• ACTIVITY
Tell how many lines in the data below contain "Octane摄像机", using one number as the whole reply.
++++ GIVEN RECORDS ++++
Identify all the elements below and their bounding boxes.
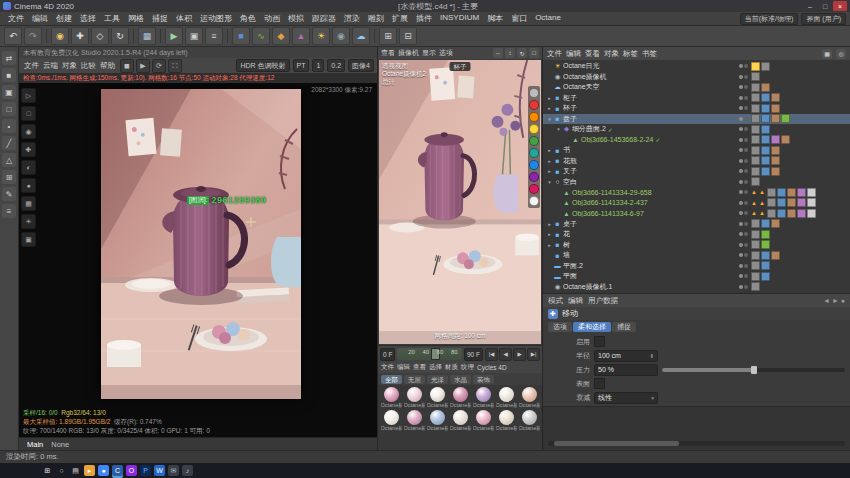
material-item[interactable]: Octane材质	[518, 410, 540, 432]
expand-arrow-icon[interactable]: ▾	[546, 179, 553, 185]
visibility-dot-bottom[interactable]	[744, 85, 748, 89]
tag-icon[interactable]	[751, 167, 760, 176]
menu-item-选择[interactable]: 选择	[76, 13, 100, 24]
menu-item-文件[interactable]: 文件	[4, 13, 28, 24]
visibility-dot-top[interactable]	[739, 117, 743, 121]
spin2-field[interactable]: 0.2	[327, 59, 345, 72]
toolbar-icon[interactable]: ✚	[71, 27, 89, 45]
visibility-dot-top[interactable]	[739, 169, 743, 173]
timeline-end-field[interactable]: 90 F	[464, 348, 483, 361]
enabled-check-icon[interactable]: ✓	[655, 136, 660, 143]
om-menu-查看[interactable]: 查看	[585, 49, 600, 59]
tag-icon[interactable]	[751, 282, 760, 291]
menu-item-创建[interactable]: 创建	[52, 13, 76, 24]
octane-pick-tool-icon[interactable]: ◉	[21, 124, 36, 139]
tag-icon[interactable]	[751, 135, 760, 144]
visibility-dots[interactable]	[739, 243, 748, 247]
visibility-dots[interactable]	[739, 117, 748, 121]
octane-menu-云端[interactable]: 云端	[41, 61, 60, 71]
horizontal-scrollbar[interactable]	[548, 441, 845, 446]
tag-icon[interactable]	[761, 146, 770, 155]
material-tab-光泽[interactable]: 光泽	[427, 375, 448, 384]
material-tab-装饰[interactable]: 装饰	[473, 375, 494, 384]
viewport-menu-显示[interactable]: 显示	[422, 48, 436, 58]
tag-icon[interactable]	[751, 83, 760, 92]
material-sphere[interactable]	[430, 410, 445, 425]
toolbar-icon[interactable]: ◇	[91, 27, 109, 45]
visibility-dot-bottom[interactable]	[744, 64, 748, 68]
material-menu-选择[interactable]: 选择	[429, 363, 442, 372]
tab-main[interactable]: Main	[27, 440, 43, 449]
mode-tool-icon[interactable]: ⇄	[2, 51, 16, 65]
tag-icon[interactable]	[761, 135, 770, 144]
visibility-dots[interactable]	[739, 127, 748, 131]
octane-pick-tool-icon[interactable]: ▷	[21, 88, 36, 103]
menu-item-渲染[interactable]: 渲染	[340, 13, 364, 24]
solo-color-button[interactable]	[529, 112, 539, 122]
toolbar-icon[interactable]: ↷	[24, 27, 42, 45]
taskbar-icon[interactable]: ♪	[182, 465, 193, 476]
tag-icon[interactable]	[751, 114, 760, 123]
material-item[interactable]: Octane材质	[449, 410, 471, 432]
visibility-dot-top[interactable]	[739, 190, 743, 194]
octane-pick-tool-icon[interactable]: ✚	[21, 142, 36, 157]
tag-icon[interactable]	[797, 198, 806, 207]
material-item[interactable]: Octane材质	[380, 410, 402, 432]
tag-icon[interactable]	[751, 72, 760, 81]
visibility-dot-bottom[interactable]	[744, 106, 748, 110]
menu-item-模拟[interactable]: 模拟	[284, 13, 308, 24]
object-row-桌子[interactable]: ▸■桌子	[543, 219, 850, 230]
object-row-Octane摄像机.1[interactable]: ◉Octane摄像机.1	[543, 282, 850, 293]
layout-dropdown[interactable]: 界面 (用户)	[801, 13, 846, 25]
visibility-dot-bottom[interactable]	[744, 211, 748, 215]
visibility-dot-top[interactable]	[739, 285, 743, 289]
visibility-dot-top[interactable]	[739, 64, 743, 68]
toolbar-icon[interactable]: ▦	[138, 27, 156, 45]
solo-color-button[interactable]	[529, 196, 539, 206]
attribute-tab-用户数据[interactable]: 用户数据	[588, 296, 618, 306]
tag-icon[interactable]	[771, 93, 780, 102]
visibility-dot-bottom[interactable]	[744, 222, 748, 226]
solo-color-button[interactable]	[529, 148, 539, 158]
object-row-杯子[interactable]: ▸■杯子	[543, 103, 850, 114]
material-sphere[interactable]	[499, 410, 514, 425]
visibility-dots[interactable]	[739, 85, 748, 89]
material-sphere[interactable]	[522, 410, 537, 425]
attribute-tab-模式[interactable]: 模式	[548, 296, 563, 306]
toolbar-icon[interactable]: ◆	[272, 27, 290, 45]
visibility-dot-bottom[interactable]	[744, 117, 748, 121]
tag-icon[interactable]	[751, 177, 760, 186]
object-row-盘子[interactable]: ▾■盘子	[543, 114, 850, 125]
octane-render-area[interactable]: ▷□◉✚◐●▦☀▣	[19, 83, 377, 437]
menu-item-Octane[interactable]: Octane	[531, 13, 565, 24]
material-item[interactable]: Octane材质	[518, 387, 540, 409]
viewport-object-dropdown[interactable]: 杯子	[450, 62, 471, 71]
timeline-ruler[interactable]: 20406080	[397, 348, 462, 360]
toolbar-icon[interactable]: ◉	[51, 27, 69, 45]
menu-item-扩展[interactable]: 扩展	[388, 13, 412, 24]
solo-color-button[interactable]	[529, 100, 539, 110]
mode-tool-icon[interactable]: ⊞	[2, 170, 16, 184]
tag-icon[interactable]	[751, 251, 760, 260]
octane-toolbar-icon[interactable]: ⟳	[152, 59, 166, 73]
solo-color-button[interactable]	[529, 184, 539, 194]
menu-item-运动图形[interactable]: 运动图形	[196, 13, 236, 24]
toolbar-icon[interactable]: ⊟	[399, 27, 417, 45]
toolbar-icon[interactable]: ⊞	[379, 27, 397, 45]
expand-arrow-icon[interactable]: ▸	[546, 147, 553, 153]
toolbar-icon[interactable]: ☀	[312, 27, 330, 45]
kernel-dropdown[interactable]: PT	[293, 59, 310, 72]
tag-icon[interactable]	[751, 93, 760, 102]
material-tab-全部[interactable]: 全部	[381, 375, 402, 384]
visibility-dots[interactable]	[739, 222, 748, 226]
tag-icon[interactable]	[761, 272, 770, 281]
tag-icon[interactable]	[771, 219, 780, 228]
object-row-平面[interactable]: ▬平面	[543, 271, 850, 282]
mode-tool-icon[interactable]: ▣	[2, 85, 16, 99]
object-row-Obj3d66-1141334-29-658[interactable]: ▲Obj3d66-1141334-29-658▲▲	[543, 187, 850, 198]
attribute-stepper[interactable]: 100 cm⬍	[594, 350, 658, 362]
visibility-dot-bottom[interactable]	[744, 169, 748, 173]
tonemap-dropdown[interactable]: HDR 色调映射	[236, 59, 289, 72]
visibility-dot-top[interactable]	[739, 243, 743, 247]
object-row-Octane摄像机[interactable]: ◉Octane摄像机	[543, 72, 850, 83]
++++
• ANSWER SPACE
2